== Description of the task ==
Reproduce, with no changes, the line that contains "松本で「図書館のような都市をつくろう！」 建築" and all the lines that come after it in the records.

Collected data
*** Block opens ***
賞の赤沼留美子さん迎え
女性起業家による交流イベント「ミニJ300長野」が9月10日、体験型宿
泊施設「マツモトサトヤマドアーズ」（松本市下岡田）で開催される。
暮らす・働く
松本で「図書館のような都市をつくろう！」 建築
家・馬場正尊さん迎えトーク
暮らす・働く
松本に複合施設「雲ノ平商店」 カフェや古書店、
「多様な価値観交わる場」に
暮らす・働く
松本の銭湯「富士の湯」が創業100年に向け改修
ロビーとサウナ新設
*** Block closes ***
== The completed task ==
松本で「図書館のような都市をつくろう！」 建築
家・馬場正尊さん迎えトーク
暮らす・働く
松本に複合施設「雲ノ平商店」 カフェや古書店、
「多様な価値観交わる場」に
暮らす・働く
松本の銭湯「富士の湯」が創業100年に向け改修
ロビーとサウナ新設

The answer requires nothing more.